FRRF data are stored in MS Excel format.

(Definition of filename)
FRRF_Observation ID_Station_Date.xlsx

Observation ID：FRRF data measured during the MIRAI cruises　(MR****) [MR **** is cruise ID]
FRRF data measured with the POPPS buoy　(PB****) [PB stands for POPPS Buoy, **** is installation date (the last two digits of the year + the two digits of the month)]
Station： station name
Date： observational day and starting time (local time) (the two digits of the month + the two digits of the day + the two digits of the hour + the two digits of the minute)
Example：　FRRF_MR10-06_K2_10260455.xlsx or FRRF_PB1001_S1_02031200.xlsx

(Contents of file)
The file consists of three pages (Raw、Selected、Figure).

・Sheet [Raw]
Photosystem II (PSII) parameters were derived from a single-turnover-type fluorescence induction curve by using custom-written software (calc2.exe) in accordance with the procedure described by Kolber et al. (1998) [Biochim Biophys Acta 1367: 88-106]. Software version 1.5.4 (for the analysis of K2 and S1 data) and 1.5.3 (data observed by other institutes) were used respectively.
・Sheet [Selected]
Primary production rates were calculated according to the equation described by Kolber and Falkowski (1993) [Limnol Oceanogr 38: 1646-1665].

Column and Content
A1-B5: Date of observation (UTC), station
A7-C9: Data quality control
V6-V10: Conversion factor (from FmD to Chl a concentration)
AA5-AG9: Equations and parameters for calculating primary productivity

Header and Content
Time: hh:mm:ss
Depth: Meters
PAR: Photosynthetically active radiation (μmolquanta m^-2 s^-1)
FOL: Minimum fluorescence yield under actinic light
FmL: Maximum fluorescence yield under actinic light
R2L: Correlation coefficient under actinic light measurement
SigL: Effective absorption cross section of PSII under actinic light (Ų quanta^–1)
pL: Connectivity between PSII reaction centers under actinic light
TauL: Turnover time for oxidation of Qa^- under actinic light (μs)
FOD: Minimum fluorescence yield in darkness
FmD: Maximum fluorescence yield in darkness
R2D: Correlation coefficient in darkness measurement
SigD: Effective absorption cross section of PSII in darkness (Ų quanta^–1)
pD: Connectivity between PSII reaction centers in darkness
TauD: Turnover time for oxidation of Qa^- in darkness (μs)
FvL: Variable fluorescence under actinic light (FmL-FOL)
FvL/FmL: Photochemical efficiency under actinic light
FvD: Variable fluorescence in darkness (FmD-FOD)
FvD/FmD: Maximum photochemical efficiency
Chl-a(FmD): Chlorophyll a concentration estimated from FmD (mg m^-3)
PAR: Photosynthetically active radiation (quanta m^-2 s^-1)
σpsii: Effective absorption cross section of PSII under actinic light (m² quanta^–1)
τqa:Turnover time for oxidation of Qa^- under actinic light (s)
C(E):Fraction of reaction centers closed
F':Fluorescence yield under actinic light
Qp:Photochemical quenching coefficient under actinic light
1/τp:Rate of electron transfer from PSII to PSI (s^-1)
Φe:Quantum yield of electron transport for O₂ evolution in PSII (O₂ quanta^-1)
PbO:Rate of O₂ evolution (O₂ Chla^-1 s^-1)
PbC:Rate of carbon fixation (mgC mgChla^-1 h^-1)

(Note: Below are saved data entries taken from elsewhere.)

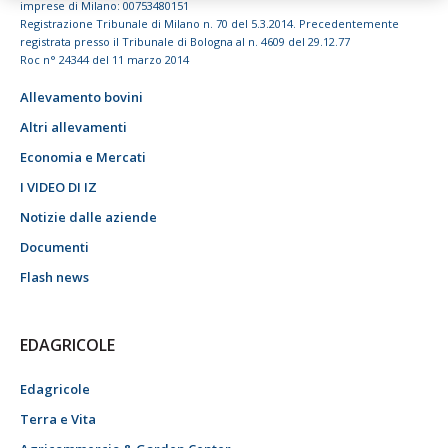
imprese di Milano: 00753480151
Registrazione Tribunale di Milano n. 70 del 5.3.2014. Precedentemente
registrata presso il Tribunale di Bologna al n. 4609 del 29.12.77
Roc n° 24344 del 11 marzo 2014
Allevamento bovini
Altri allevamenti
Economia e Mercati
I VIDEO DI IZ
Notizie dalle aziende
Documenti
Flash news
EDAGRICOLE
Edagricole
Terra e Vita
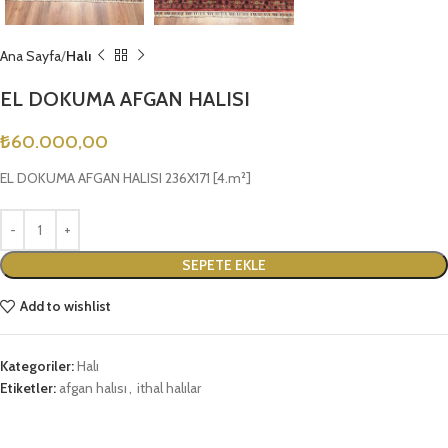
Ana Sayfa
Halı
EL DOKUMA AFGAN HALISI
₺
60.000,00
EL DOKUMA AFGAN HALISI 236X171 [4.m²]
SEPETE EKLE
Add to wishlist
Kategoriler:
Halı
Etiketler:
afgan halısı
,
ithal halılar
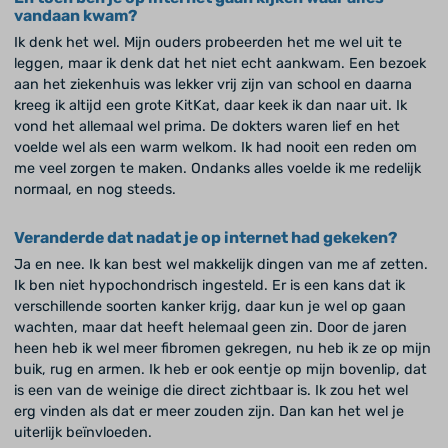
vandaan kwam?
Ik denk het wel. Mijn ouders probeerden het me wel uit te
leggen, maar ik denk dat het niet echt aankwam. Een bezoek
aan het ziekenhuis was lekker vrij zijn van school en daarna
kreeg ik altijd een grote KitKat, daar keek ik dan naar uit. Ik
vond het allemaal wel prima. De dokters waren lief en het
voelde wel als een warm welkom. Ik had nooit een reden om
me veel zorgen te maken. Ondanks alles voelde ik me redelijk
normaal, en nog steeds.
Veranderde dat nadat je op internet had gekeken?
Ja en nee. Ik kan best wel makkelijk dingen van me af zetten.
Ik ben niet hypochondrisch ingesteld. Er is een kans dat ik
verschillende soorten kanker krijg, daar kun je wel op gaan
wachten, maar dat heeft helemaal geen zin. Door de jaren
heen heb ik wel meer fibromen gekregen, nu heb ik ze op mijn
buik, rug en armen. Ik heb er ook eentje op mijn bovenlip, dat
is een van de weinige die direct zichtbaar is. Ik zou het wel
erg vinden als dat er meer zouden zijn. Dan kan het wel je
uiterlijk beïnvloeden.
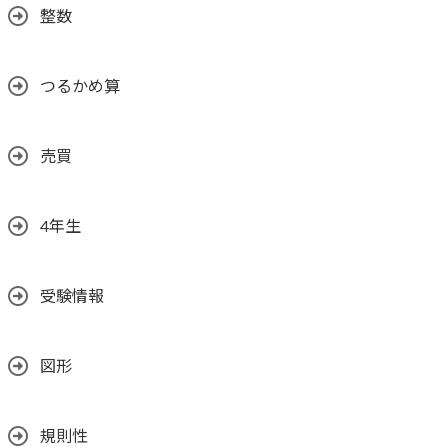
整数
つるかめ算
売買
4年生
受験情報
図形
規則性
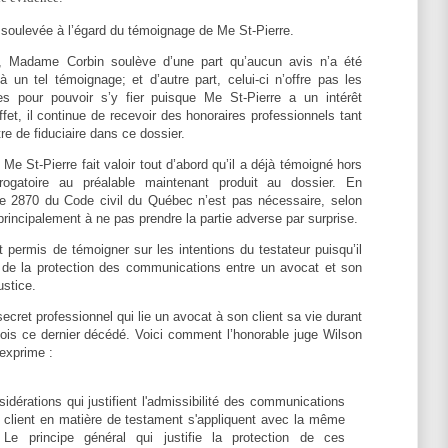
 soulevée à l’égard du témoignage de Me St-Pierre.
n, Madame Corbin soulève d’une part qu’aucun avis n’a été
 un tel témoignage; et d’autre part, celui-ci n’offre pas les
es pour pouvoir s’y fier puisque Me St-Pierre a un intérêt
fet, il continue de recevoir des honoraires professionnels tant
itre de fiduciaire dans ce dossier.
Me St-Pierre fait valoir tout d’abord qu’il a déjà témoigné hors
rogatoire au préalable maintenant produit au dossier. En
cle 2870 du Code civil du Québec n’est pas nécessaire, selon
 principalement à ne pas prendre la partie adverse par surprise.
est permis de témoigner sur les intentions du testateur puisqu’il
e de la protection des communications entre un avocat et son
justice.
ecret professionnel qui lie un avocat à son client sa vie durant
fois ce dernier décédé. Voici comment l’honorable juge Wilson
exprime :
idérations qui justifient l'admissibilité des communications
n client en matière de testament s'appliquent avec la même
 Le principe général qui justifie la protection de ces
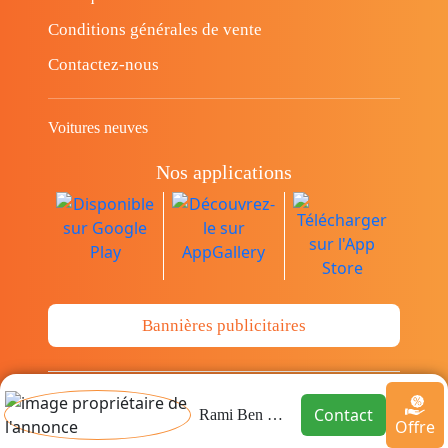
Conditions générales de vente
Contactez-nous
Voitures neuves
Nos applications
Bannières publicitaires
© Copyright 2014-2026 Cava.tn Limited Tous
Contact
Rami Ben Messaoud
Offre
les droits sont réservés.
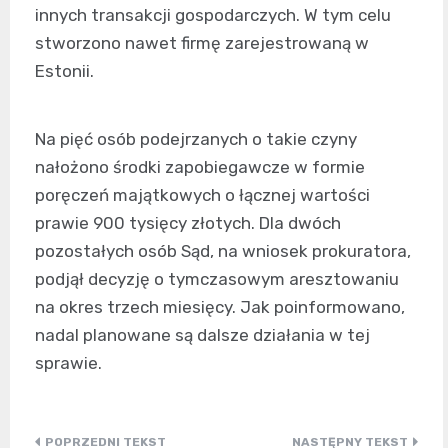
innych transakcji gospodarczych. W tym celu
stworzono nawet firmę zarejestrowaną w
Estonii.
Na pięć osób podejrzanych o takie czyny
nałożono środki zapobiegawcze w formie
poręczeń majątkowych o łącznej wartości
prawie 900 tysięcy złotych. Dla dwóch
pozostałych osób Sąd, na wniosek prokuratora,
podjął decyzję o tymczasowym aresztowaniu
na okres trzech miesięcy. Jak poinformowano,
nadal planowane są dalsze działania w tej
sprawie.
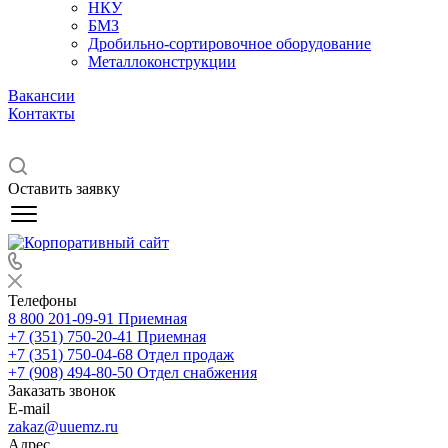
НКУ
БМЗ
Дробильно-сортировочное оборудование
Металлоконструкции
Вакансии
Контакты
Оставить заявку
Телефоны
8 800 201-09-91
Приемная
+7 (351) 750-20-41
Приемная
+7 (351) 750-04-68
Отдел продаж
+7 (908) 494-80-50
Отдел снабжения
Заказать звонок
E-mail
zakaz@uuemz.ru
Адрес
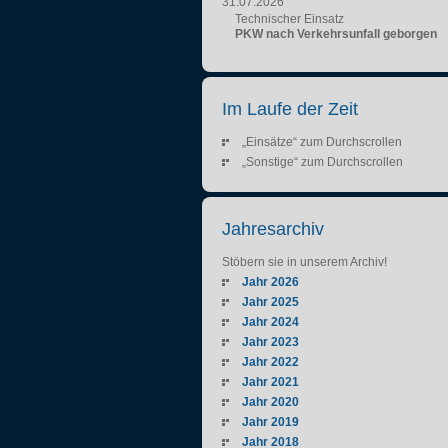
31.07.2026
Technischer Einsatz
PKW nach Verkehrsunfall geborgen
Im Laufe der Zeit
„Einsätze“ zum Durchscrollen
„Sonstige“ zum Durchscrollen
Jahresarchiv
Stöbern sie in unserem Archiv!
Jahr 2026
Jahr 2025
Jahr 2024
Jahr 2023
Jahr 2022
Jahr 2021
Jahr 2020
Jahr 2019
Jahr 2018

Equations for calculating primary productivity (Kolber and Falkowski (1993) Limnol Oceanogr 38: 1646-1665)

Rate of O₂ evolution (PbO) can be determined by substituting the parameters into the following equation:
PbO = PAR・σpsii・ Qp・Φe・nPSII・(FvD/FmD/0.65)

where
Qp = (FmD-F')/(FmD-FOD)
F' = FOD+(FmD-FOD)・C(E)
C(E) = PAR・σpsii /(PAR・σpsii+1/TauL)

Φe can be expressed as
Φe = 0.250 if PAR・σpsii・Qp　≦　1/τp
Φe = 0.250/(PAR・σpsii・Qp・τp) if PAR・σpsii・Qp　＞　1/τp

where
τp　= 1/(Ek・σpsii)
Ek　= 1.20×10²⁰　[quanta m^-2 s^-1] (Ek: Light saturation constant of P-E response curve)
nPSII = 0.002 [molRCII molChla^–1] (nPSII: Photosynthetic unit size of PSII)

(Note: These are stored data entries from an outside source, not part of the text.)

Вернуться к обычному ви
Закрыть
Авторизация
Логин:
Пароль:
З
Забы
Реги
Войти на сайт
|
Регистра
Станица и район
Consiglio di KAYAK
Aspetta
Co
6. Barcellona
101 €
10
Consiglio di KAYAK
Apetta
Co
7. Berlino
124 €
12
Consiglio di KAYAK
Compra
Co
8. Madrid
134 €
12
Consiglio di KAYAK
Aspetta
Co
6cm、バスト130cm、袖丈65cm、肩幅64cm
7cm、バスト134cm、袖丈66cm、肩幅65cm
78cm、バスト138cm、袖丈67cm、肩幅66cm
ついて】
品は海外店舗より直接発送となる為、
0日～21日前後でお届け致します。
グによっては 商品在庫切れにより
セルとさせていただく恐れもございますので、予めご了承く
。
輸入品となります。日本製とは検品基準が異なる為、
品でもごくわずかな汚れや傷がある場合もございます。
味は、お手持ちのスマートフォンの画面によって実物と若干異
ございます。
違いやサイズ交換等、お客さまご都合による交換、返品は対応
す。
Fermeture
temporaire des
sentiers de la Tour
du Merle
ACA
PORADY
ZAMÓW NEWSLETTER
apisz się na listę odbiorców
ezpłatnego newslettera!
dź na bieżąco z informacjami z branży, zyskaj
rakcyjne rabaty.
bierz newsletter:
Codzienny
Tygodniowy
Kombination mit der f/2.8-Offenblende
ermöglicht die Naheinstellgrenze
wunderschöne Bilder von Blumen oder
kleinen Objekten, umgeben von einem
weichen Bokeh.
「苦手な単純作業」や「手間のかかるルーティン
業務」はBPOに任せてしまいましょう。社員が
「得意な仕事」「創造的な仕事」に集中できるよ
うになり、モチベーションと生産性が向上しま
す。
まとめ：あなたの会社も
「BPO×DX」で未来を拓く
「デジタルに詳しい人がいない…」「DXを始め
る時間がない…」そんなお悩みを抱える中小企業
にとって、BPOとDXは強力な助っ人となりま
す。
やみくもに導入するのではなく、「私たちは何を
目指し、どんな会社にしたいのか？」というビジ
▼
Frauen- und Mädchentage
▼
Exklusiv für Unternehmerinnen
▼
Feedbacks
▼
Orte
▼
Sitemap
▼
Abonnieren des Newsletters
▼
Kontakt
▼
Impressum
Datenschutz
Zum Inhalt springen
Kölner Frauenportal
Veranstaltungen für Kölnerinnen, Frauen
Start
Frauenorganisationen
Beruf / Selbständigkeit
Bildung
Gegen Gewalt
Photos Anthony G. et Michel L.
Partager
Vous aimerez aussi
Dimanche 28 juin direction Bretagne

Rate of carbon fixation (PbC) can be determined as
PbC　= 3600・(PbO/R)・(MC/MChla)

where
R: Ratio of evolved O₂ to fixed CO₂ (= 1 molO₂ molC^–1)
MC: Atomic weight of carbon (= 12.01)
MChla: Molecular weight of chlorophyll a (= 893.5)

・Sheet [Figure]
Vertical profiles of PAR (μmolquanta m^-2 s^-1), PbC (mgC mgChla^-1 h^-1), chl-a (mg m^-3), R², Fv/Fm, σpsii (Ų quanta^–1), τ (μs) and Qp are shown in figures.
Red lines are the data measured in the light chamber. Blue lines are the data measured in the dark chamber.